Pancreatic cancer is one of the deadliest types of tumours. A team at the Technical University of Munich (TUM) has discovered that pancreatic tumours exploit the body’s nervous system by forming so-called pseudosynapses. Through a specific receptor, the cancer cells take up the neurotransmitter glutamate, which drives tumour growth. The researchers now hope to identify drugs that can block this process in patients.
It has been known for some time that the nervous system can affect cancer development. For example, nerve cells from healthy tissue can grow into tumors, a phenomenon known as “neural invasion,” which is typically linked to a poor prognosis.
About six years ago, a US research group discovered a new mechanism in the brain: tumours can form their own synapses, co-opting neuronal communication for their benefit. Professor Ekin Demir, a clinician scientist at the Department of Surgery at the TUM University Hospital, and his team built on this finding to investigate whether tumours outside the brain might form similar structures.
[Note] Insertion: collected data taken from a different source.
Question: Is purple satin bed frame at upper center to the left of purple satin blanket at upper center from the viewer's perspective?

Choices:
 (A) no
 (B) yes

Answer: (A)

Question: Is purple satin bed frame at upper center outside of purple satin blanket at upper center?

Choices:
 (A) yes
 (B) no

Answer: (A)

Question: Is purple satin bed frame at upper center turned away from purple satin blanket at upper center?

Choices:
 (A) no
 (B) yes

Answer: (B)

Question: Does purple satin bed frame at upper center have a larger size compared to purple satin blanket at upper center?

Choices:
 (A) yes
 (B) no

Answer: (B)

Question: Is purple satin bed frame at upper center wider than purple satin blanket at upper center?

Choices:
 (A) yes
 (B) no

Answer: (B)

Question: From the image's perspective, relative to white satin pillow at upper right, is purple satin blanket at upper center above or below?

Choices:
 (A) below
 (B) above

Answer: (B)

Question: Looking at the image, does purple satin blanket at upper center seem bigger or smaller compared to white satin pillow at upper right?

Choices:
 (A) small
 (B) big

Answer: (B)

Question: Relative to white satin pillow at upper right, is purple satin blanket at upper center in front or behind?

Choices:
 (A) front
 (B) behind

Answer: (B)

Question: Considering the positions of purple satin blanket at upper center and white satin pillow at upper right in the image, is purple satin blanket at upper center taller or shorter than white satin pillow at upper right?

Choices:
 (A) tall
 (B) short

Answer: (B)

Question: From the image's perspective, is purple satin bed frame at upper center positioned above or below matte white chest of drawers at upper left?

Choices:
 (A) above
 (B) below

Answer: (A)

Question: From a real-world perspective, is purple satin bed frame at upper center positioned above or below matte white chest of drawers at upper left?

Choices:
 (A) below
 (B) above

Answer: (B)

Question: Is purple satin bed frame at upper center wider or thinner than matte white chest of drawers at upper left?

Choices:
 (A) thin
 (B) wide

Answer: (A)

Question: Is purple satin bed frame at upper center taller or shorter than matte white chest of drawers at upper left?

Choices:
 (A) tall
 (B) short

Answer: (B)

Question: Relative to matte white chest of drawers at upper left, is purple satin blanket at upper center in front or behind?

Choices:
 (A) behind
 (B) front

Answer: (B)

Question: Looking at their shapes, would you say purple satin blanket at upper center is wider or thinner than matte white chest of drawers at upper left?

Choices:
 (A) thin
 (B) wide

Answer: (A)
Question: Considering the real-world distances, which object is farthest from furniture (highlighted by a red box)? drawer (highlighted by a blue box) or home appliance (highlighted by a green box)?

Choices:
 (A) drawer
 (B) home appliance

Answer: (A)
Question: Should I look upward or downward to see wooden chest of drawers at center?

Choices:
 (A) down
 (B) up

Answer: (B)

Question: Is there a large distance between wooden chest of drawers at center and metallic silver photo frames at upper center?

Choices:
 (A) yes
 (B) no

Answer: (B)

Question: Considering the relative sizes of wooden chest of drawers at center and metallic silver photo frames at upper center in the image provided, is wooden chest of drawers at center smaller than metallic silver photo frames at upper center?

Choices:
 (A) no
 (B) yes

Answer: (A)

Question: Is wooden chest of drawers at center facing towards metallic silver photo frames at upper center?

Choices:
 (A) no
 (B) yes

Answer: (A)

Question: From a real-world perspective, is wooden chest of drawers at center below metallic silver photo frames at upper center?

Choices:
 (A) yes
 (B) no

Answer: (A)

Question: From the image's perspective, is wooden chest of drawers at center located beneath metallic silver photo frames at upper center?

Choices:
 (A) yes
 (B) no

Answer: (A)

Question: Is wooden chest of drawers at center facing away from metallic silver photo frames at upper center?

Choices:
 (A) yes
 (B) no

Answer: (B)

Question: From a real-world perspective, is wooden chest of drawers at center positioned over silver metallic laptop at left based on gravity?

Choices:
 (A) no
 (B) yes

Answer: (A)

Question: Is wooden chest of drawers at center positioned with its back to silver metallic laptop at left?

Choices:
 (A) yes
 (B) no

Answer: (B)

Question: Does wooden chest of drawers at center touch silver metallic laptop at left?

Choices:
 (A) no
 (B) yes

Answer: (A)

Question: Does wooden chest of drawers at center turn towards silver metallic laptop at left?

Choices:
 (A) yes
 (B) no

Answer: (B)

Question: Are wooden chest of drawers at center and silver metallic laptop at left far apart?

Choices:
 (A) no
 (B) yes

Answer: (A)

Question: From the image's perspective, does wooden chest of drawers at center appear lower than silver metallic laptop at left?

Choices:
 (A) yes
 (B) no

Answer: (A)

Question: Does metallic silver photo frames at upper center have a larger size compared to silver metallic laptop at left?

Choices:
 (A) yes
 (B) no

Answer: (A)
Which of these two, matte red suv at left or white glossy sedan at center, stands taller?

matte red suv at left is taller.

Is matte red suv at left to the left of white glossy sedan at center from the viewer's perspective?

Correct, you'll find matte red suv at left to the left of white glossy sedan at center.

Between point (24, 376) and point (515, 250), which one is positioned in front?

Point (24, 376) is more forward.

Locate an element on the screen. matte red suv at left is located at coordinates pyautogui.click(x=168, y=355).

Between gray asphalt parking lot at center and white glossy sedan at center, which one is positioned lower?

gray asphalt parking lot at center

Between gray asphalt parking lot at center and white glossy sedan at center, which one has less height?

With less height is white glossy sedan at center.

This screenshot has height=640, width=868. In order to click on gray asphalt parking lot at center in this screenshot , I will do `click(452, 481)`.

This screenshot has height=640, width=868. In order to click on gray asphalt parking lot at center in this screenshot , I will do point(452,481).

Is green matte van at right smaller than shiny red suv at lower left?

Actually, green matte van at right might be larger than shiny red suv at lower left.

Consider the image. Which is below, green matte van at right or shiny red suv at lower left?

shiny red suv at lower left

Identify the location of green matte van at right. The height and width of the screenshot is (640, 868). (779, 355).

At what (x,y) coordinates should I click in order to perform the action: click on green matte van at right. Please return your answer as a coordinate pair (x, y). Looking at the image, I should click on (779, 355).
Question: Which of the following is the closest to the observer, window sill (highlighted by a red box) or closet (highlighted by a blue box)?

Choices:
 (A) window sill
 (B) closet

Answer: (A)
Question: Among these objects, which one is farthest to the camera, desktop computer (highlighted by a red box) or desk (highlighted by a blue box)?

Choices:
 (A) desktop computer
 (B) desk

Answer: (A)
Searching for “tumour synapses”
Pancreatic tumours often show neural invasion. Thus, if such synapse-like structures existed outside the brain, this was the most likely place to find them. The researchers searched pancreatic tumour tissue for clusters of receptors specialised for specific neurotransmitters. In some samples, they did indeed find a strong concentration of NMDA receptors – the receptors that bind glutamate. Then came the successful search for the characteristic structures of synapses, carried out in the classic way under the electron microscope Owing to subtle physiological differences compared with typical neuronal synapses, the researchers refer to these structures as pseudosynapses.
Calcium waves promote tumour growth
What advantage do pancreatic tumours gain by forming pseudosynapses? Like other glands, the pancreas is regulated by the nervous system. Depending on the body’s needs healthy pancreatic cells receive the neurotransmitter glutamate through their synapses. This triggers a series of processes. Pseudosynapses exploit this natural mechanism. “When glutamate binds to the cancer cells’ NMDA receptors, a channel opens and calcium flows into the cell,” explains Professor Demir. “This influx triggers molecular signalling cascades that drive tumour growth and metastasis.” The team observed that the cancer cells generate characteristic slow, long-lasting calcium waves that drive tumour growth in a sustained way.
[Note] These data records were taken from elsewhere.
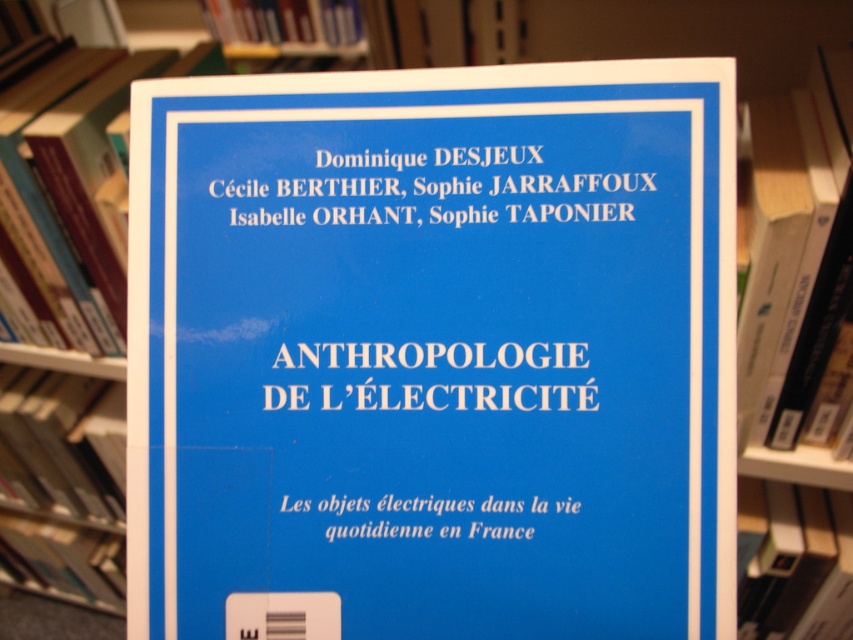 Is blue hardcover book at center shorter than white paper at center?

In fact, blue hardcover book at center may be taller than white paper at center.

Is point (762, 604) positioned before point (523, 536)?

No, it is not.

The height and width of the screenshot is (640, 853). In order to click on blue hardcover book at center in this screenshot , I will do `click(799, 566)`.

Can you confirm if white text at upper center is taller than white paper at center?

Yes.

Which of these two, white text at upper center or white paper at center, stands shorter?

With less height is white paper at center.

Between point (596, 173) and point (496, 529), which one is positioned behind?

The point (596, 173) is behind.

At what (x,y) coordinates should I click in order to perform the action: click on white text at upper center. Please return your answer as a coordinate pair (x, y). This screenshot has width=853, height=640. Looking at the image, I should click on (532, 182).

Is blue matte book at left taller than blue hardcover book at upper center?

Yes.

Between point (12, 392) and point (238, 33), which one is positioned in front?

Point (238, 33)

Locate an element on the screen. Image resolution: width=853 pixels, height=640 pixels. blue matte book at left is located at coordinates (53, 436). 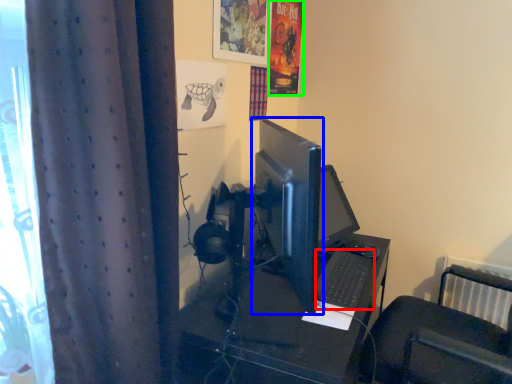 Question: Which object is positioned farthest from computer keyboard (highlighted by a red box)? Select from computer monitor (highlighted by a blue box) and poster page (highlighted by a green box).

Choices:
 (A) computer monitor
 (B) poster page

Answer: (B) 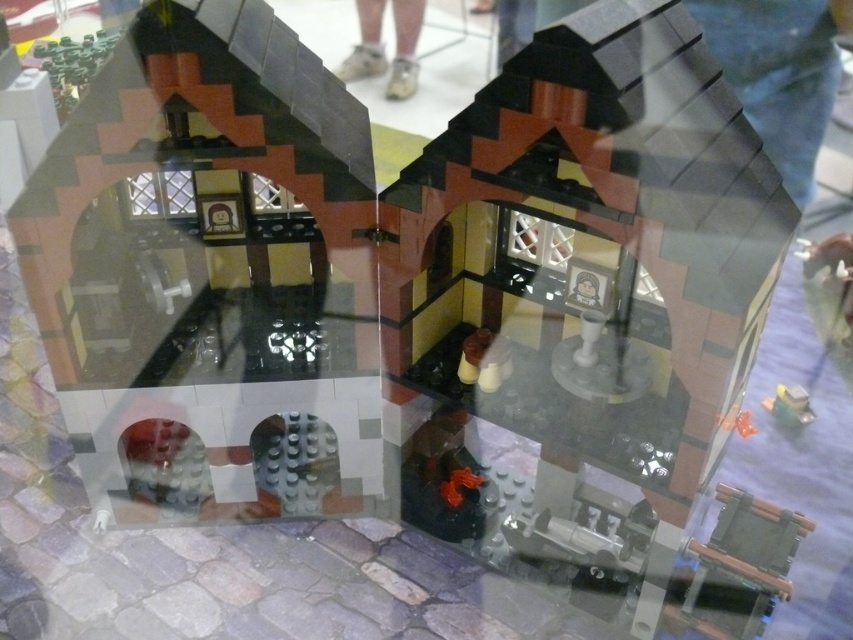 Question: Which of these objects is positioned farthest from the matte brick house at center?

Choices:
 (A) white leather shoes at center
 (B) matte black building at center

Answer: (A)

Question: Does matte brick house at center have a larger size compared to white leather shoes at center?

Choices:
 (A) no
 (B) yes

Answer: (B)

Question: Among these points, which one is farthest from the camera?

Choices:
 (A) (589, 275)
 (B) (381, 19)
 (C) (65, 396)

Answer: (B)

Question: Considering the relative positions of matte brick house at center and white leather shoes at center in the image provided, where is matte brick house at center located with respect to white leather shoes at center?

Choices:
 (A) above
 (B) below

Answer: (B)

Question: Which object appears closest to the camera in this image?

Choices:
 (A) matte black building at center
 (B) matte brick house at center

Answer: (B)

Question: Can you confirm if matte black building at center is positioned above white leather shoes at center?

Choices:
 (A) yes
 (B) no

Answer: (B) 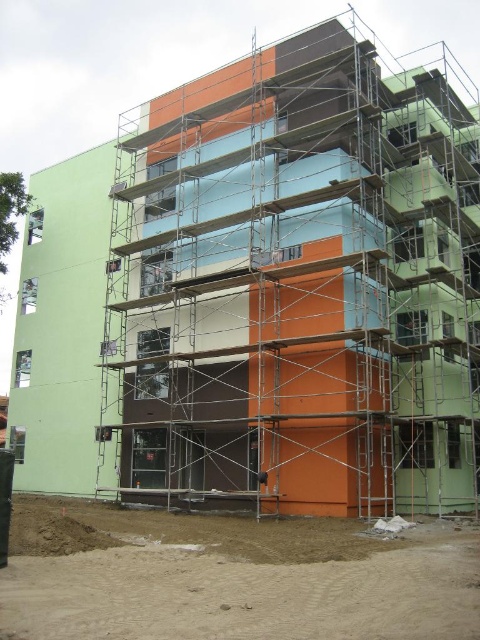 Does metal scaffolding at center appear on the right side of sandy dirt at lower left?

Correct, you'll find metal scaffolding at center to the right of sandy dirt at lower left.

Does metal scaffolding at center have a smaller size compared to sandy dirt at lower left?

Incorrect, metal scaffolding at center is not smaller in size than sandy dirt at lower left.

Between point (108, 422) and point (17, 509), which one is positioned in front?

Point (17, 509) is in front.

Locate an element on the screen. This screenshot has width=480, height=640. metal scaffolding at center is located at coordinates (300, 284). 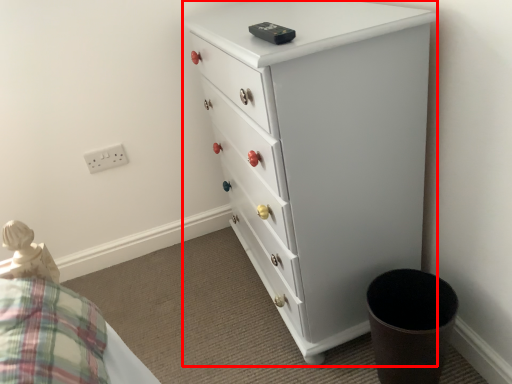 Question: From the image's perspective, where is chest of drawers (annotated by the red box) located relative to electric outlet?

Choices:
 (A) below
 (B) above

Answer: (A)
Yet this remarkable mechanism may open up a path to new cancer therapies. In mouse experiments, the researchers successfully blocked the NMDA receptors on tumour cells with a drug. The result: pancreatic tumours grew more slowly, developed fewer metastases, and the animals lived longer.
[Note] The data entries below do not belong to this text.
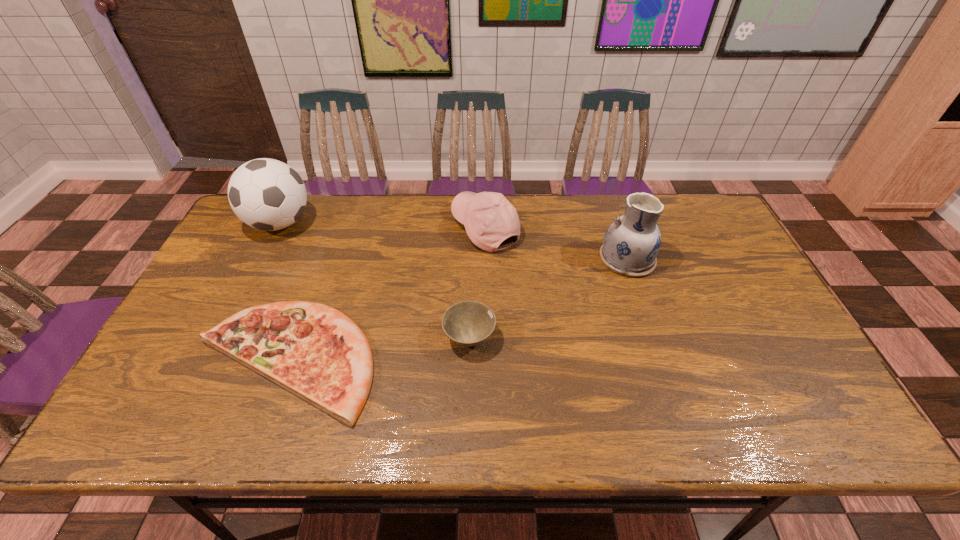 At what (x,y) coordinates should I click in order to perform the action: click on vacant area that lies between the soccer ball and the shortest object. Please return your answer as a coordinate pair (x, y). Looking at the image, I should click on (282, 291).

Image resolution: width=960 pixels, height=540 pixels. What are the coordinates of `free area in between the rightmost object and the soccer ball` in the screenshot? It's located at (453, 241).

Find the location of `the closest object relative to the bowl`. the closest object relative to the bowl is located at coordinates (316, 352).

The image size is (960, 540). In order to click on object that ranks as the fourth closest to the baseball cap in this screenshot , I will do `click(266, 194)`.

Image resolution: width=960 pixels, height=540 pixels. Identify the location of free region that satisfies the following two spatial constraints: 1. on the front-facing side of the pottery; 2. on the left side of the third tallest object. (486, 259).

Find the location of `vacant area in the image that satisfies the following two spatial constraints: 1. on the front side of the rightmost object; 2. on the left side of the soccer ball`. vacant area in the image that satisfies the following two spatial constraints: 1. on the front side of the rightmost object; 2. on the left side of the soccer ball is located at coordinates (262, 259).

The image size is (960, 540). I want to click on free space that satisfies the following two spatial constraints: 1. on the front side of the rightmost object; 2. on the left side of the soccer ball, so coord(262,259).

This screenshot has height=540, width=960. I want to click on vacant point that satisfies the following two spatial constraints: 1. on the front-facing side of the third tallest object; 2. on the front side of the shortest object, so click(x=487, y=359).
“We are currently using bioinformatic methods to identify approved drugs that, in addition to their primary effects, can also block these specific NMDA receptors in pancreatic cancer cells,” says Professor Ekin Demir. “Therapies targeting the interface between the nervous system and tumours could open up entirely new treatment options.” The team suspects that other tumour types may also form pseudosynapses to accelerate their growth.
The study is published in Cancer Cell.